Saturated fat-the main sources include:
Omega-3 fatty acids are polyunsaturated fats, which are particularly beneficial to your health. There are different types of omega -3: EPA and DHA exist in fish and algae, which are most beneficial to health, while ALA comes from plants, which is a less effective form of omega-3, although the body does convert ALA into EPA and DHA at a low rate.
Studies have shown that a diet rich in omega-3 may help:
The best source of omega -3
Vegetable oil can reduce low density lipoprotein (bad) cholesterol and triglyceride, and increase high density lipoprotein (good) cholesterol. Oils such as corn, sunflower, safflower and soybean contain omega-6, which is a polyunsaturated fat, which helps to reduce insulin resistance and inflammation.
Instead of indulging in counting grams of fat, we should aim at a diet rich in all kinds of vegetables, fruits, nuts and beans, with two or more servings of high-fat fish a week, a proper amount of dairy products, a small amount of red meat and occasionally fried or processed food.

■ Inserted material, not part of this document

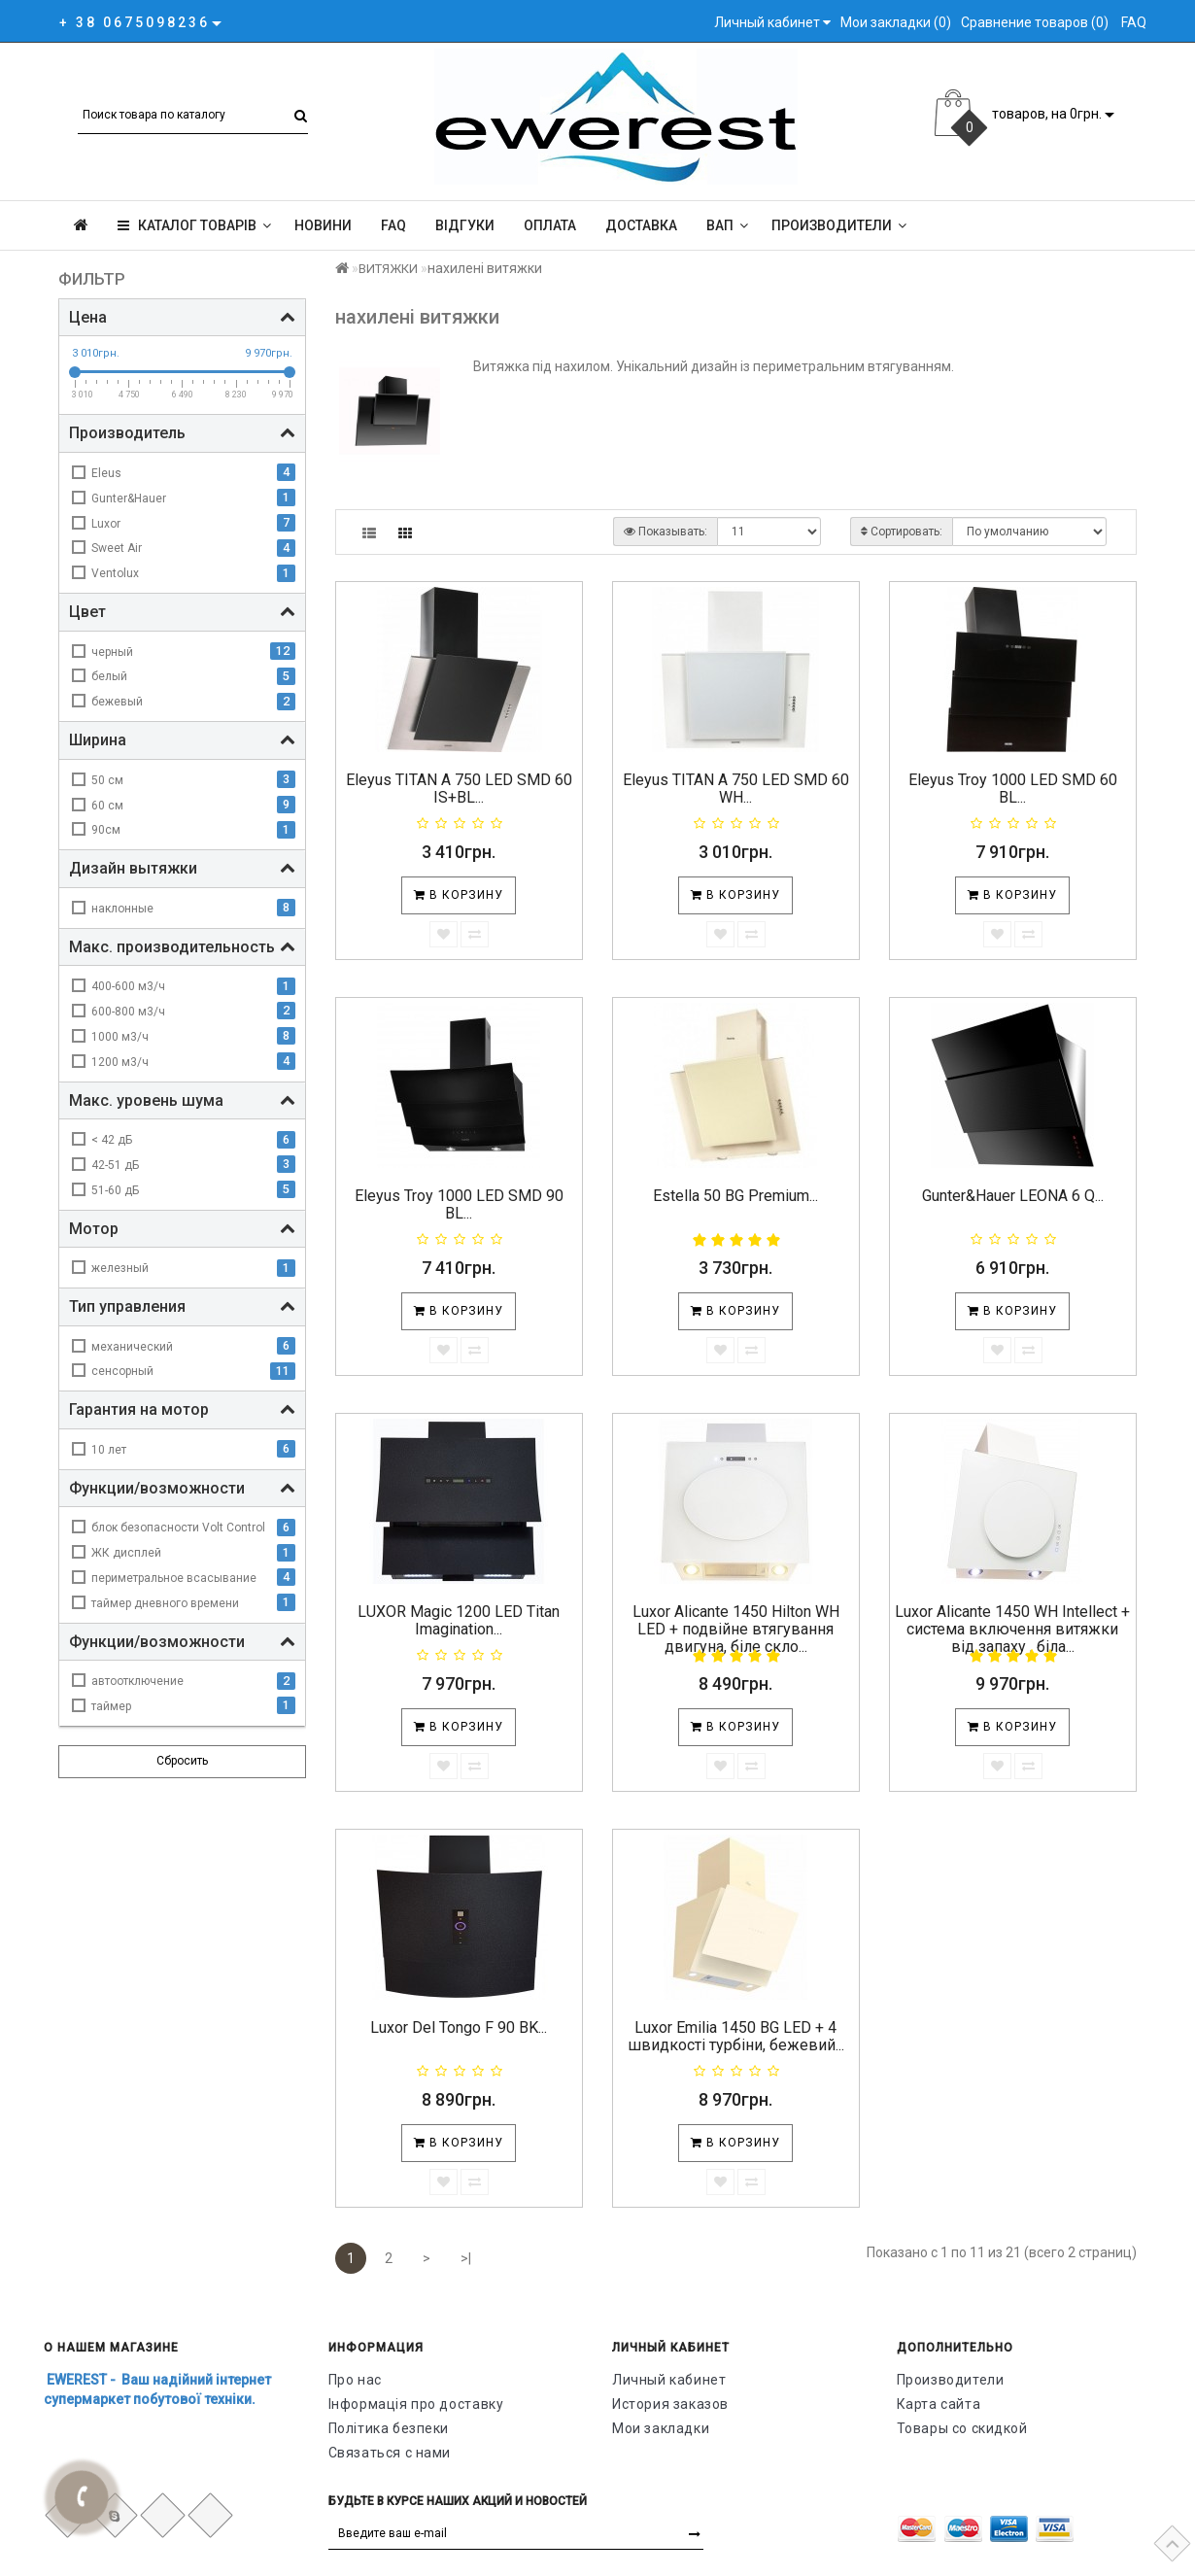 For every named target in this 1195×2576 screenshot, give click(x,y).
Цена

This may mean replacing fried chicken with roast chicken, replacing some red meat you eat with other protein sources (such as fish, chicken or beans), or replacing butter with olive oil. Following the Mediterranean diet also helps to ensure that you get enough good fat in your diet and limit bad fat.
Limit the intake of saturated fat, replace some red meat with beans, nuts, poultry and fish, and change from full-fat dairy products to low-fat dairy products. But don't make the mistake of using refined carbohydrates.
The mistake of replacing saturated fat with compounds and sugary foods.
Eat omega -3 fat every day. Include various fish sources as well as plant sources such as walnuts, ground flaxseed, flaxseed oil, rapeseed oil and soybean oil.
Cook with olive oil. Cook with olive oil, not butter, margarine or lard. For baking, try rapeseed oil.
Avocados. Try putting them in sandwiches or salads, or making guacamole. In addition to being rich in fats that are good for heart and brain health, they can also be used as meals.
Nuts. You can add nuts to vegetables and use them instead of chicken or fish scraps, or make your own mixed salad with nuts, seeds and dried fruits.
Olive dessert. Olive is rich in healthy monounsaturated fat and is a low-calorie snack. Try their plain colors or dip them in olive sauce.